This week I finished off a quick project to upgrade the University's instance of CQPweb, a web app for doing corpus linguistics - the analysis of language based on large corpora of texts from sources such as journalism, legal proceedings, TV scripts and the like. (One of the first things you learn when you work with linguists is that the plural of "corpus" is "corpora".)

CQPweb is a web front-end to a command-line tool whose basic job is generating concordances - finding all occurences of a word in a corpus and returning the results with some context. It's very web 1.0 - there's hardly any JavaScript, just an SQL database and a lot of PHP to marshall query results into HTML. It's the sort of application which people can be dismissive about - in an unfashionable language, not doing anything fancy with machine learning or natural language processing. But keeping it going is work worth doing: a better user of time than trying to reimplement it in a modern stack, which would just mean needing to get rid of all the bugs again.

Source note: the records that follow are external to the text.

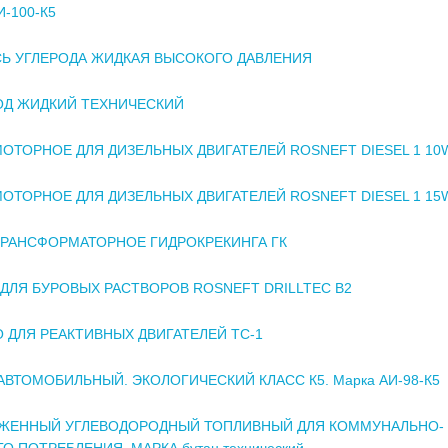
-100-К5
Ь УГЛЕРОДА ЖИДКАЯ ВЫСОКОГО ДАВЛЕНИЯ
ОД ЖИДКИЙ ТЕХНИЧЕСКИЙ
ОТОРНОЕ ДЛЯ ДИЗЕЛЬНЫХ ДВИГАТЕЛЕЙ ROSNEFT DIESEL 1 10
ОТОРНОЕ ДЛЯ ДИЗЕЛЬНЫХ ДВИГАТЕЛЕЙ ROSNEFT DIESEL 1 15
РАНСФОРМАТОРНОЕ ГИДРОКРЕКИНГА ГК
ДЛЯ БУРОВЫХ РАСТВОРОВ ROSNEFT DRILLTEC B2
 ДЛЯ РЕАКТИВНЫХ ДВИГАТЕЛЕЙ ТС-1
АВТОМОБИЛЬНЫЙ. ЭКОЛОГИЧЕСКИЙ КЛАСС К5. Марка АИ-98-К5
ИЖЕННЫЙ УГЛЕВОДОРОДНЫЙ ТОПЛИВНЫЙ ДЛЯ КОММУНАЛЬНО-
О ПОТРЕБЛЕНИЯ. МАРКА бутан технический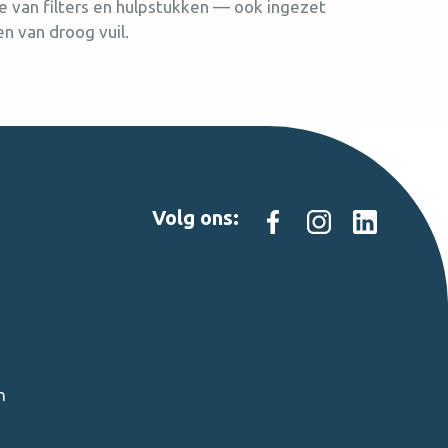
e van filters en hulpstukken — ook ingezet
n van droog vuil.
Volg ons:
n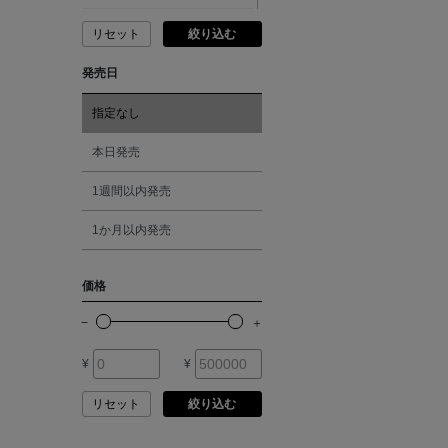
ANDERSONS
リセット
絞り込む
ピンク
発売日
ANTIPAST
レッド
指定なし
ANYA HINDMARCH
オレンジ
本日発売
ARCS LONDON
1週間以内発売
シルバー
1か月以内発売
ARIANNA
ゴールド
価格
ARIZONA LOVE
その他
ARMA
¥
¥
リセット
絞り込む
ASAUCE MELER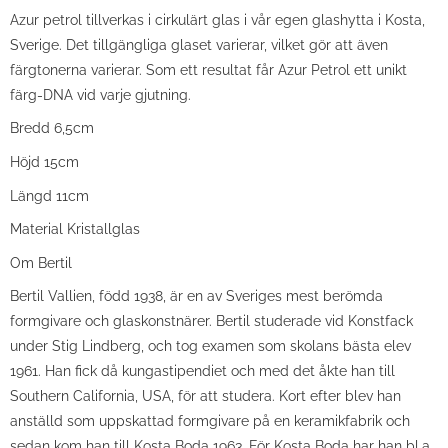
Azur petrol tillverkas i cirkulärt glas i vår egen glashytta i Kosta,
Sverige. Det tillgängliga glaset varierar, vilket gör att även
färgtonerna varierar. Som ett resultat får Azur Petrol ett unikt
färg-DNA vid varje gjutning.
Bredd 6,5cm
Höjd 15cm
Längd 11cm
Material Kristallglas
Om Bertil
Bertil Vallien, född 1938, är en av Sveriges mest berömda
formgivare och glaskonstnärer. Bertil studerade vid Konstfack
under Stig Lindberg, och tog examen som skolans bästa elev
1961. Han fick då kungastipendiet och med det åkte han till
Southern California, USA, för att studera. Kort efter blev han
anställd som uppskattad formgivare på en keramikfabrik och
sedan kom han till Kosta Boda 1963. För Kosta Boda har han bl.a.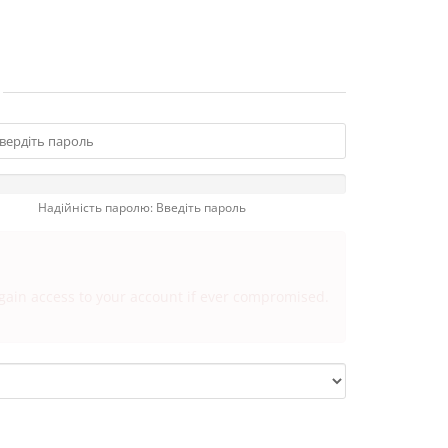
Надійність паролю: Введіть пароль
egain access to your account if ever compromised.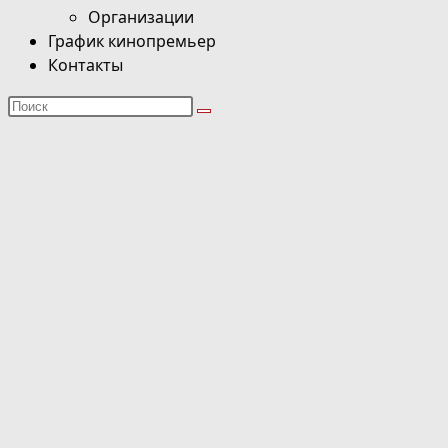
Организации
График кинопремьер
Контакты
Поиск
на
сайте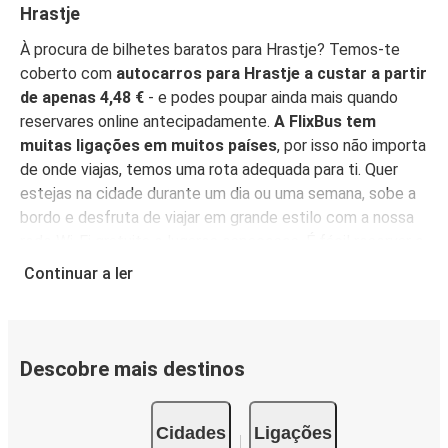
Hrastje
À procura de bilhetes baratos para Hrastje? Temos-te
coberto com
autocarros para Hrastje a custar a partir
de apenas 4,48 €
- e podes poupar ainda mais quando
reservares online antecipadamente.
A FlixBus tem
muitas ligações em muitos países
, por isso não importa
de onde viajas, temos uma rota adequada para ti. Quer
estejas na cidade durante um dia ou uma semana, sobe a
bordo e desfruta de viajar em grande estilo com a nossa
rede Wi-Fi gratuita e lugares espaçosos. É fácil reservar o
teu bilhete, com opções de compra acessíveis para
Continuar a ler
todos.
Reserva online, pessoalmente num ponto de
venda, ou na
App FlixBus
. Podes também usar a
aplicação para gerir a tua reserva até viajares, e ela irá
funcionar como o teu bilhete - basta mostrá-la ao teu
Descobre mais destinos
motorista quando entrares no autocarro. Para os bilhetes
mais baratos, reserva na App antecipadamente - quanto
Cidades
Ligações
mais cedo reservares, mais barato será o teu bilhete!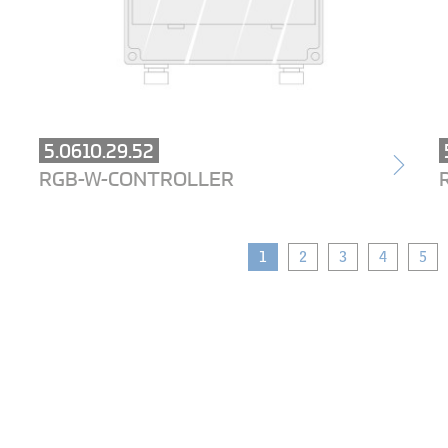
5.0610.29.52
RGB-W-CONTROLLER
1
2
3
4
5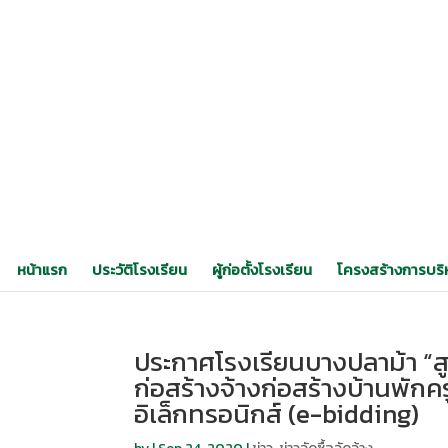
หน้าแรก
ประวัติโรงเรียน
ผู้ก่อตั้งโรงเรียน
โครงสร้างการบริ
ประกาศโรงเรียนบางปลาม้า “สู
ก่อสร้างจ้างก่อสร้างบ้านพัก
อิเล็กทรอนิกส์ (e-bidding)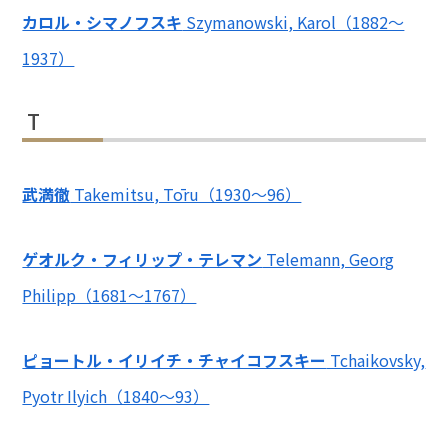
カロル・シマノフスキ
Szymanowski, Karol（1882～
1937）
T
武満徹
Takemitsu, Tōru（1930～96）
ゲオルク・フィリップ・テレマン
Telemann, Georg
Philipp（1681～1767）
ピョートル・イリイチ・チャイコフスキー
Tchaikovsky,
Pyotr Ilyich（1840～93）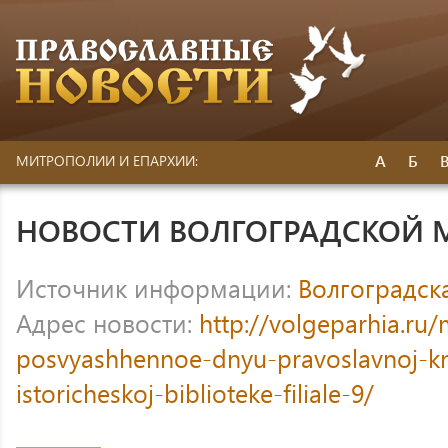
А
Б
МИТРОПОЛИИ И ЕПАРХИИ:
НОВОСТИ ВОЛГОГРАДСКОЙ
Источник информации:
Волгоградск
Адрес новости:
http://volgeparhia.ru/
posvyashhennoe-dnyu-pravoslavnoj-kn
istoricheskoj-biblioteke-filiale-9/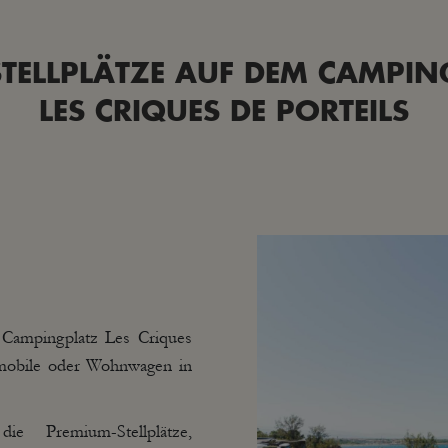
STELLPLÄTZE AUF DEM CAMPIN
LES CRIQUES DE PORTEILS
 Campingplatz Les Criques
hnmobile oder Wohnwagen in
ie Premium-Stellplätze,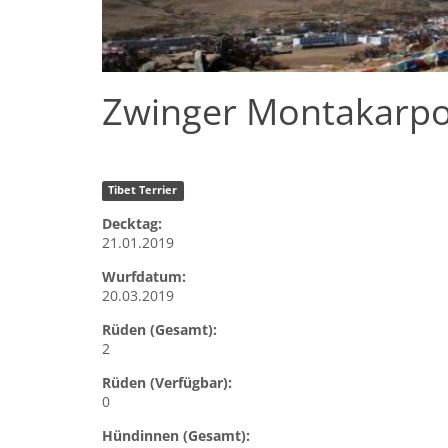
Zwinger Montakarpo
Tibet Terrier
Decktag:
21.01.2019
Wurfdatum:
20.03.2019
Rüden (Gesamt):
2
Rüden (Verfügbar):
0
Hündinnen (Gesamt):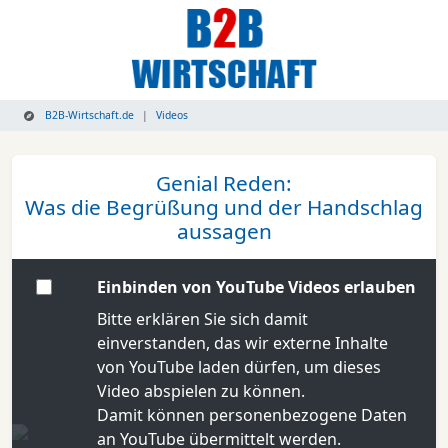
B2B-Wirtschaft.de
Videos
Genial Reden:
Was die Begrüßung und der Handschlag
aussagen
Einbinden von YouTube Videos erlauben
Bitte erklären Sie sich damit
einverstanden, das wir externe Inhalte
von YouTube laden dürfen, um dieses
Video abspielen zu können.
Damit können personenbezogene Daten
an YouTube übermittelt werden.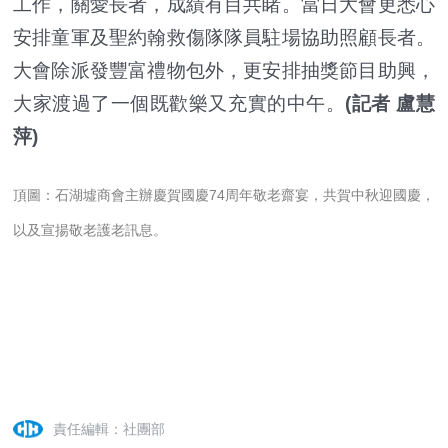
工作，關愛長者，成績有目共睹。當日大會更悉心
安排童軍及聖約翰救傷隊隊員駐場協助照顧長者。
大會除派發豐富禮物包外，更安排抽獎節目助興，
大家渡過了一個既歡樂又充實的中午。
(記者 盧慧
萍)
頂圖：石湖墟商會主辦慶賀國慶74周年敬老齋宴，共賀中秋迎國慶，
以及宣揚敬老護老訊息。
責任編輯：社團部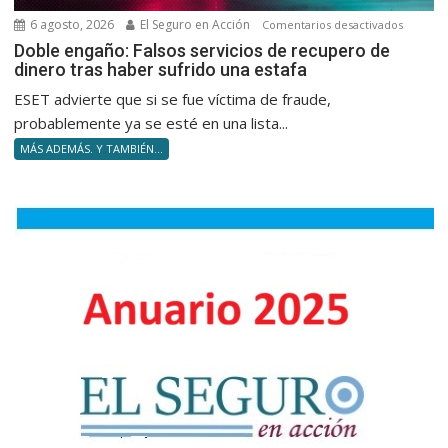
mano
6 agosto, 2026
El Seguro en Acción
en
Comentarios desactivados
armada
Doble
Doble engaño: Falsos servicios de recupero de
dinero tras haber sufrido una estafa
engaño:
Falsos
ESET advierte que si se fue víctima de fraude,
servicio
probablemente ya se esté en una lista...
de
MÁS ADEMÁS. Y TAMBIÉN...
recuper
de
dinero
tras
haber
sufrido
una
estafa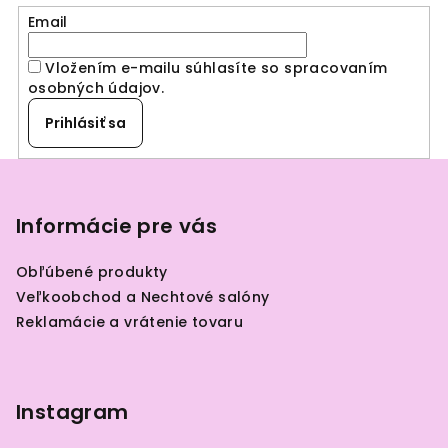
Email
Vložením e-mailu súhlasíte so spracovaním
osobných údajov
.
Prihlásiť sa
Z
á
p
Informácie pre vás
ä
Obľúbené produkty
t
Veľkoobchod a Nechtové salóny
i
Reklamácie a vrátenie tovaru
e
Instagram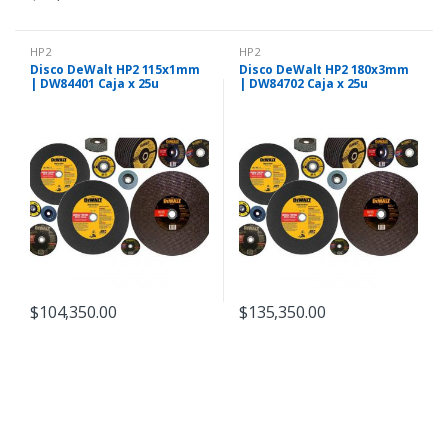
HP2
HP2
Disco DeWalt HP2 115x1mm
Disco DeWalt HP2 180x3mm
| DW84401 Caja x 25u
| DW84702 Caja x 25u
$
104,350.00
$
135,350.00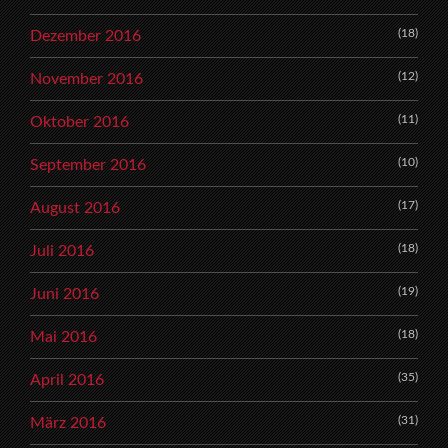
(18)
Dezember 2016
(12)
November 2016
(11)
Oktober 2016
(10)
September 2016
(17)
August 2016
(18)
Juli 2016
(19)
Juni 2016
(18)
Mai 2016
(35)
April 2016
(31)
März 2016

There's a fair bit of nostalgia around these days for the old, small web, and putting a piece of it into Docker and dealing with all of the odd edge cases which this raised bought up some of that nostalgia, along with a bit of career vertigo. Looking after - not to mention writing - this sort of thing was what I did in my first job at a university, when we were all lot more relaxed about security and caring whether we could reproduce an environment.

Hopefully, this means that the next upgrade will take less effort.